I developed friendships that I think are going to be life-lasting. And even if they're not, I'm still blessed to say those friendships have been a huge part of some very important chapters in my life. The impact of those friendships cannot be measured by any means or adequately described by words.

I feel like 2008 was the first year that depression didn't play a big part in my life. Having Greta is definitely my biggest "accomplishment" of 2008, but keeping depression at bay, especially while pregnant -- that was huge for me.

I've so much to be thankful for, this I know.

1.04.2009

Beautifully Written

I've got a bunch to say but am too tired to write right now. Instead, I'm going to post a link to something I came across earlier today. It's written by Shannon at Rocks In My Dryer. Reading it brought tears to my eyes. I hope you enjoy it just as much as I did.

My Daughter's Hands
Tonight my one-year-old daughter
Corrie has a cold. She was having trouble sleeping, so I had the distinct pleasure of rocking her--for a long, long time--to sleep. We sat there in the dark of her room, the rocking chair creaking slightly, her slow, even breaths a little raspy from her cold. Her head was nuzzled into my neck, and her right hand softly gripped the fabric of my shirt on my chest.

Corrie's hand. It's a plump little thing--dimpled, smooth and creamy white. I've always been fascinated by my children's hands, but tonight as I looked at Corrie's, I was overwhelmed with happiness--and a little sadness--to think of where those hands will travel. Tonight they're flawless little hands, untested by life's challenges and inexperienced in its joys. But where will those little hands go tomorrow, and the next day, and the next?...

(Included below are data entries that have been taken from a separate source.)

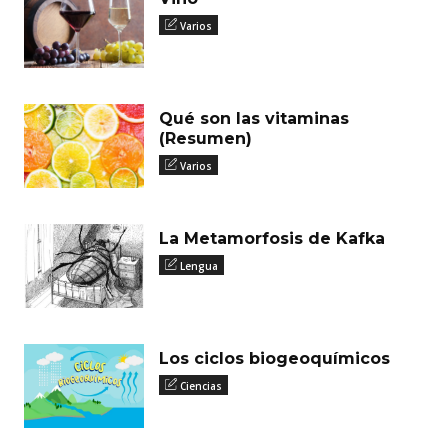
Varios
Qué son las vitaminas
(Resumen)
Varios
La Metamorfosis de Kafka
Lengua
Los ciclos biogeoquímicos
Ciencias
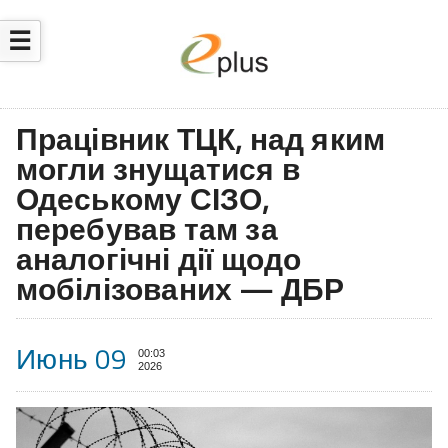
☰
Працівник ТЦК, над яким
могли знущатися в
Одеському СІЗО,
перебував там за
аналогічні дії щодо
мобілізованих — ДБР
Июнь 09
00:03
2026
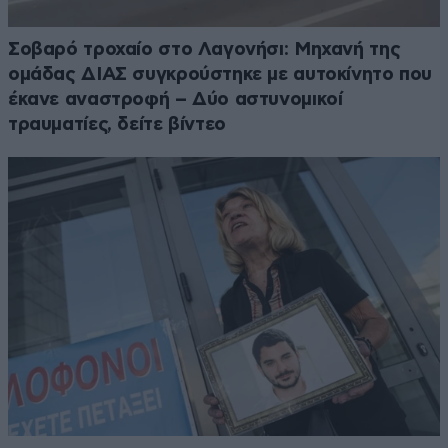
Σοβαρό τροχαίο στο Λαγονήσι: Μηχανή της
ομάδας ΔΙΑΣ συγκρούστηκε με αυτοκίνητο που
έκανε αναστροφή – Δύο αστυνομικοί
τραυματίες, δείτε βίντεο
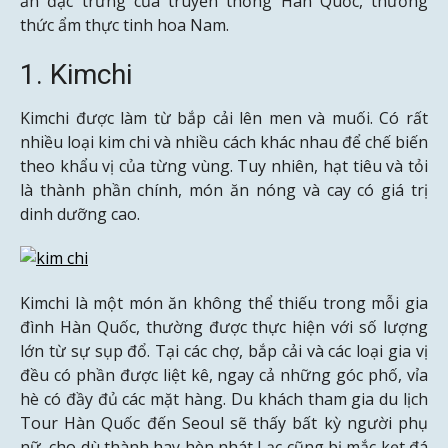
ăn đặc trưng của truyền thống Hàn Quốc, thưởng
thức ẩm thực tinh hoa Nam.
1. Kimchi
Kimchi được làm từ bắp cải lên men và muối. Có rất
nhiều loại kim chi và nhiều cách khác nhau để chế biến
theo khẩu vị của từng vùng. Tuy nhiên, hạt tiêu và tỏi
là thành phần chính, món ăn nóng và cay có giá trị
dinh dưỡng cao.
Kimchi là một món ăn không thể thiếu trong mỗi gia
đình Hàn Quốc, thường được thực hiện với số lượng
lớn từ sự sụp đổ. Tại các chợ, bắp cải và các loại gia vị
đều có phần được liệt kê, ngay cả những góc phố, vỉa
hè có đầy đủ các mặt hàng. Du khách tham gia du lịch
Tour Hàn Quốc đến Seoul sẽ thấy bất kỳ người phụ
nữ, cho dù thành hay hèn nhát Lạc cũng bị mắc kẹt đá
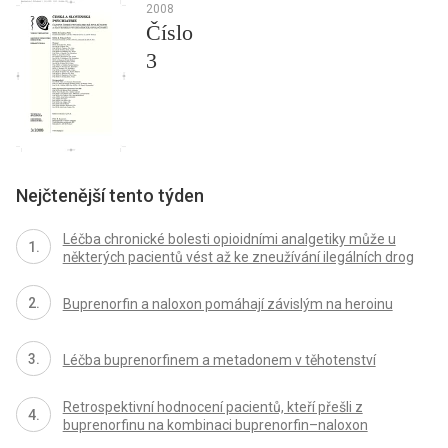
2008
Číslo
3
Nejčtenější tento týden
Léčba chronické bolesti opioidními analgetiky může u
některých pacientů vést až ke zneužívání ilegálních drog
Buprenorfin a naloxon pomáhají závislým na heroinu
Léčba buprenorfinem a metadonem v těhotenství
Retrospektivní hodnocení pacientů, kteří přešli z
buprenorfinu na kombinaci buprenorfin–naloxon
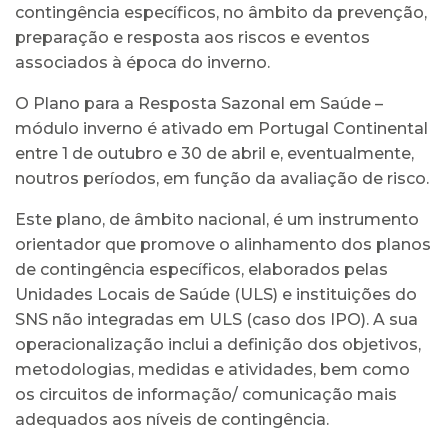
contingência específicos, no âmbito da prevenção,
preparação e resposta aos riscos e eventos
associados à época do inverno.
O Plano para a Resposta Sazonal em Saúde –
módulo inverno é ativado em Portugal Continental
entre 1 de outubro e 30 de abril e, eventualmente,
noutros períodos, em função da avaliação de risco.
Este plano, de âmbito nacional, é um instrumento
orientador que promove o alinhamento dos planos
de contingência específicos, elaborados pelas
Unidades Locais de Saúde (ULS) e instituições do
SNS não integradas em ULS (caso dos IPO). A sua
operacionalização inclui a definição dos objetivos,
metodologias, medidas e atividades, bem como
os circuitos de informação/ comunicação mais
adequados aos níveis de contingência.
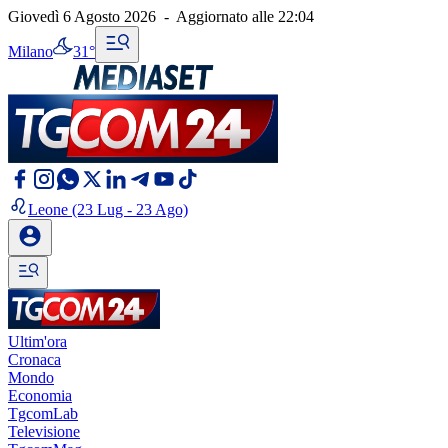
Giovedì 6 Agosto 2026
-
Aggiornato alle
22:04
Milano
31°
Leone
(23 Lug - 23 Ago)
Ultim'ora
Cronaca
Mondo
Economia
TgcomLab
Televisione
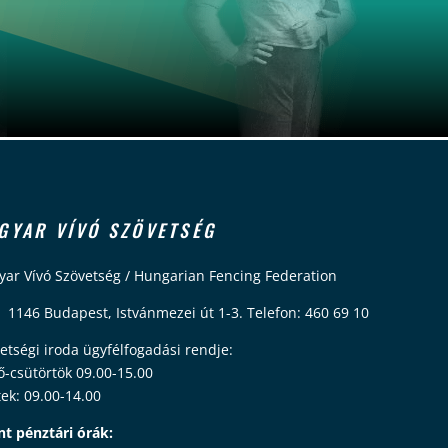
GYAR VÍVÓ SZÖVETSÉG
ar Vívó Szövetség / Hungarian Fencing Federation
 1146 Budapest, Istvánmezei út 1-3. Telefon: 460 69 10
etségi iroda ügyfélfogadási rendje:
ő-csütörtök 09.00-15.00
ek: 09.00-14.00
nt pénztári órák:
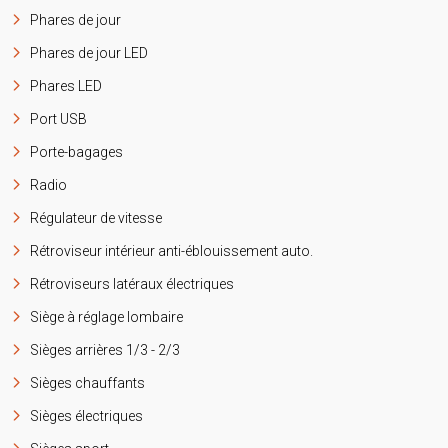
Phares de jour
Phares de jour LED
Phares LED
Port USB
Porte-bagages
Radio
Régulateur de vitesse
Rétroviseur intérieur anti-éblouissement auto.
Rétroviseurs latéraux électriques
Siège à réglage lombaire
Sièges arrières 1/3 - 2/3
Sièges chauffants
Sièges électriques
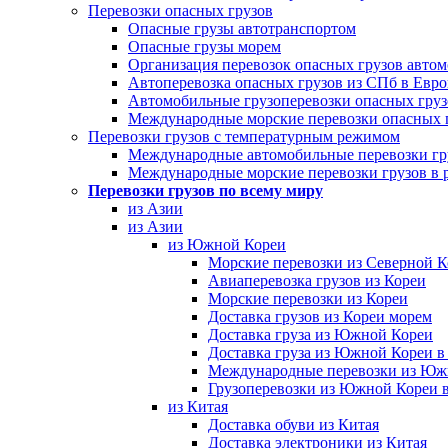
Перевозки опасных грузов
Опасные грузы автотранспортом
Опасные грузы морем
Организация перевозок опасных грузов авто
Автоперевозка опасных грузов из СПб в Евр
Автомобильные грузоперевозки опасных груз
Международные морские перевозки опасных 
Перевозки грузов с температурным режимом
Международные автомобильные перевозки гр
Международные морские перевозки грузов в 
Перевозки грузов по всему миру
из Азии
из Азии
из Южной Кореи
Морские перевозки из Северной 
Авиаперевозка грузов из Кореи
Морские перевозки из Кореи
Доставка грузов из Кореи морем
Доставка груза из Южной Кореи
Доставка груза из Южной Кореи в
Международные перевозки из Юж
Грузоперевозки из Южной Кореи 
из Китая
Доставка обуви из Китая
Доставка электроники из Китая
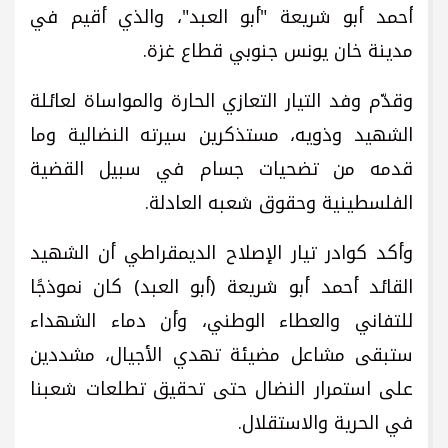
أحمد أبو شريعة "أبو العبد"، والذي أقيم في
مدينة خان يونس جنوبي قطاع غزة.
وقدّم وفد التيار التعازي الحارة والمواساة لعائلة
الشهيد وذويه، مستذكرين سيرته النضالية وما
قدمه من تضحيات جسام في سبيل القضية
الفلسطينية وحقوق شعبه العادلة.
وأكد كوادر تيار الإصلاح الديمقراطي أن الشهيد
القائد أحمد أبو شريعة (أبو العبد) كان نموذجًا
للتفاني والعطاء الوطني، وأن دماء الشهداء
ستبقى مشاعل مضيئة تهدي الأجيال، مشددين
على استمرار النضال حتى تحقيق تطلعات شعبنا
في الحرية والاستقلال.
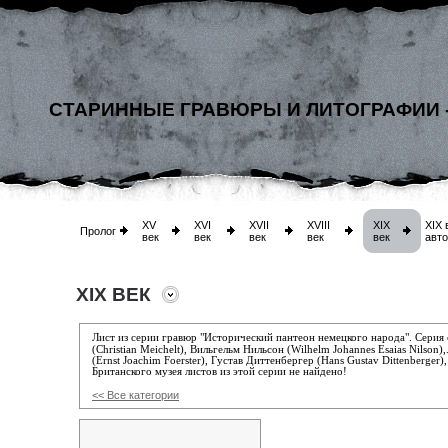
СТАРИННЫЕ ГРАВЮРЫ И ЛИТОГРАФИИ 
XV
XVI
XVII
XVIII
XIX
XIX 
Пролог
век
век
век
век
век
авт
XIX ВЕК
Л
ист из серии гравюр "Исторический пантеон немецкого народа"
.
Cерия 
(Christian Meichelt), Вильгельм Нильсон (Wilhelm Johannes Esaias Nilson)
(Ernst Joachim Foerster), Густав Диттенбергер (Hans Gustav Dittenberger
Британского музея листов из этой серии не найдено!
<< Все категории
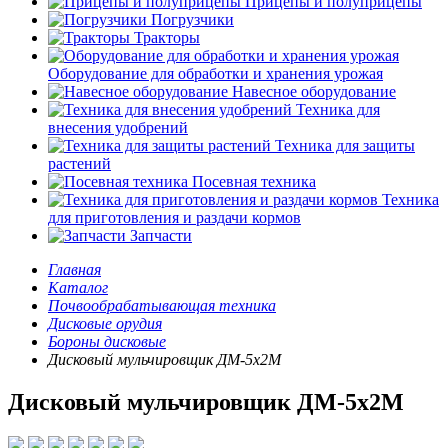
Прицепы и полуприцепы
Погрузчики
Тракторы
Оборудование для обработки и хранения урожая
Навесное оборудование
Техника для
внесения удобрений
Техника для защиты
растений
Посевная техника
Техника
для приготовления и раздачи кормов
Запчасти
Главная
Каталог
Почвообрабатывающая техника
Дисковые орудия
Бороны дисковые
Дисковый мульчировщик ДМ-5х2М
Дисковый мульчировщик ДМ-5х2М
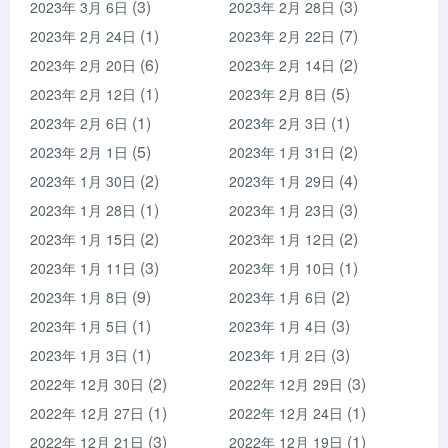
(3)
(3)
2023年 3月 6日
2023年 2月 28日
(1)
(7)
2023年 2月 24日
2023年 2月 22日
(6)
(2)
2023年 2月 20日
2023年 2月 14日
(1)
(5)
2023年 2月 12日
2023年 2月 8日
(1)
(1)
2023年 2月 6日
2023年 2月 3日
(5)
(2)
2023年 2月 1日
2023年 1月 31日
(2)
(4)
2023年 1月 30日
2023年 1月 29日
(1)
(3)
2023年 1月 28日
2023年 1月 23日
(2)
(2)
2023年 1月 15日
2023年 1月 12日
(3)
(1)
2023年 1月 11日
2023年 1月 10日
(9)
(2)
2023年 1月 8日
2023年 1月 6日
(1)
(3)
2023年 1月 5日
2023年 1月 4日
(1)
(3)
2023年 1月 3日
2023年 1月 2日
(2)
(3)
2022年 12月 30日
2022年 12月 29日
(1)
(1)
2022年 12月 27日
2022年 12月 24日
(3)
(1)
2022年 12月 21日
2022年 12月 19日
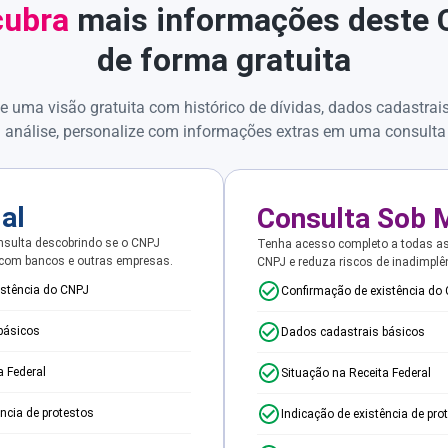
ubra
mais informações deste
de forma gratuita
e uma visão gratuita com histórico de dívidas, dados cadastrai
 análise, personalize com informações extras em uma consulta
ial
Consulta Sob 
sulta descobrindo se o CNPJ
Tenha acesso completo a todas a
 com bancos e outras empresas.
CNPJ e reduza riscos de inadimplê
istência do CNPJ
Confirmação de existência do
básicos
Dados cadastrais básicos
a Federal
Situação na Receita Federal
ência de protestos
Indicação de existência de pro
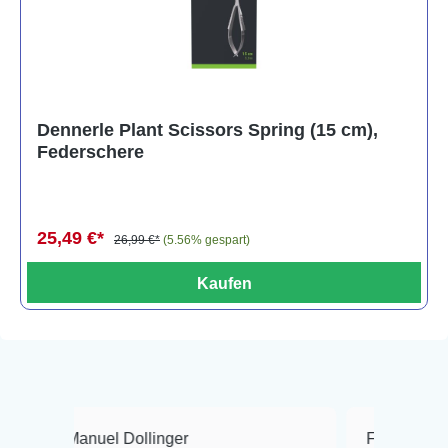
Dennerle Plant Scissors Spring (15 cm),
Federschere
25,49 €*
26,99 €*
(5.56% gespart)
Kaufen
Manuel Dollinger
Frank Hackmayer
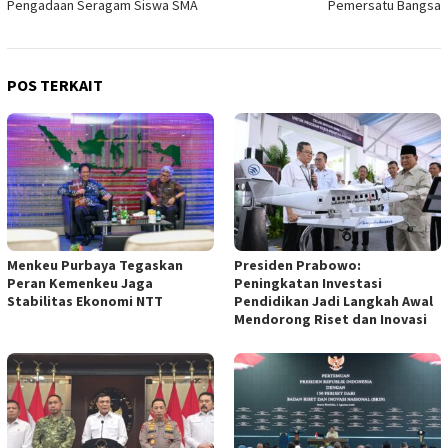
Pengadaan Seragam Siswa SMA
Pemersatu Bangsa
POS TERKAIT
Menkeu Purbaya Tegaskan
Presiden Prabowo:
Peran Kemenkeu Jaga
Peningkatan Investasi
Stabilitas Ekonomi NTT
Pendidikan Jadi Langkah Awal
Mendorong Riset dan Inovasi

Any day now those little hands will let go of mine as she takes her first step.

They'll grasp a pencil as she clumsily but surely learns to write.

They'll grip handlebars with a mix of joy and horror as her Daddy runs behind her on her bike, almost ready to let go.

In the teenage years those hands will wipe away many adolescent tears and slam many doors, but maybe, if I play my cards right, they'll still reach out for mine every now and then.

They'll pack her belongings as she leaves for home. And they'll open our front door again as she comes back to visit. A lot, if she knows what's good for her.

How I pray those precious hands spend more time spread open in joy, rather than clenched in anguish. But wherever they travel, I hope they're often clasped in prayer. I hope they're helpful hands, and merciful ones, and I hope they always have many, many other hands to grab onto.

They'll wear a diamond from a handsome young man, and they'll loosely hold her father's tuxedoed arm, eager to reach out for her future at the end of the aisle.


Those hands will grasp the bedsheets in pain as she fights to deliver her child, and they'll tremble in joy when she holds him or her the first time. They'll feel many little foreheads, apply many band-aids and hold open many books. And then, one night, she'll rock that baby to sleep, and she'll stare in bittersweet wonder...at its little hands.